I've hurt so many people that I do not wish or intend to hurt. Everytime when there is or was someone in my life I will always hurt them but whenever they're not with me and I'm alone, things will go just fine. Maybe I am destine to be alone in this world. It is true that life is unfair but I have accept the way it is. I'm so used to being alone that I can stay quiet for weeks and I did that before. Whenever you walk to school or you're in your class sitting down and looking at the teacher, you can feel the distance between you and the world. It's very far apart. You can see that you're walking with your friends but the fact is, you're very far away from them. The years of being alone has make all your feelings happy, sad, anger all seems the same. This is what I'm feeling right now and for years. I've been keeping this feelings all along and not telling anyone about it. They know I'm having some problems but I did not tell them what or why. It's because I don't want them to know what's wrong with me or worry about me.

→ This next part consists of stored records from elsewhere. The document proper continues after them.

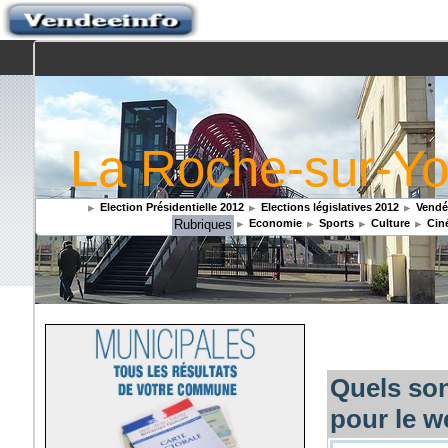
La Roche-sur-Yo
Election Présidentielle 2012
Elections législatives 2012
Vendée
Rubriques
Economie
Sports
Culture
Cin
Quels son
pour le w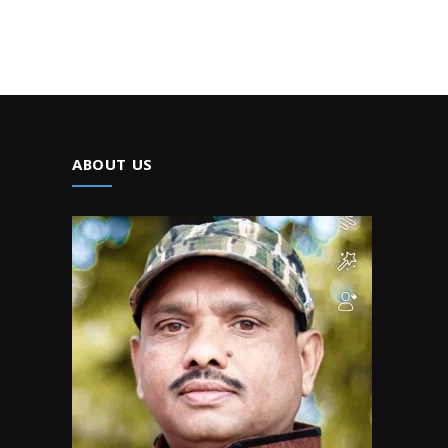
ABOUT US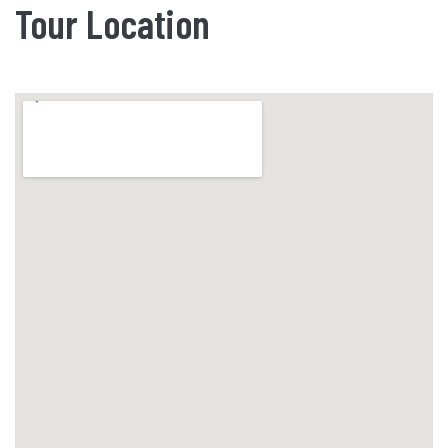
Tour Location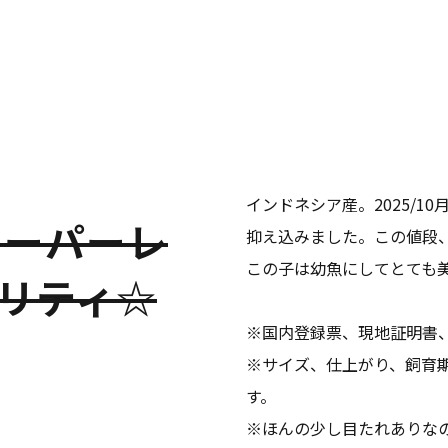
インドネシア産。2025/
（スーパーレ
抑え込みました。この値段
この子は幼魚にしてとても
リティ☆
※国内登録票、現地証明書
※サイズ、仕上がり、飼育
す。
※ほんの少し目たれありな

Till this day no one was able to know a single problem about me except for her. I told her some of my problems when we were together but I can't say it in word cause it hurts too much so I wrote it on a paper and let her looked at it. While she was looking at it, just suddenly I felt tears dropping down and I was crying so badly after that. Everytime someone scolds me and anything sad happen, I will never show my sadness to anyone. I will keep it to myself. That day, I can't take it anymore so I cry and cry in front of her. She try to comfort me but the more she did the more I cry. I've never felt someone care so much about me, that hug me when I cry, that try to make me feel better. The feelings that I felt that day was just too painful to describe but at the same time, she wanted to share the pain together with me.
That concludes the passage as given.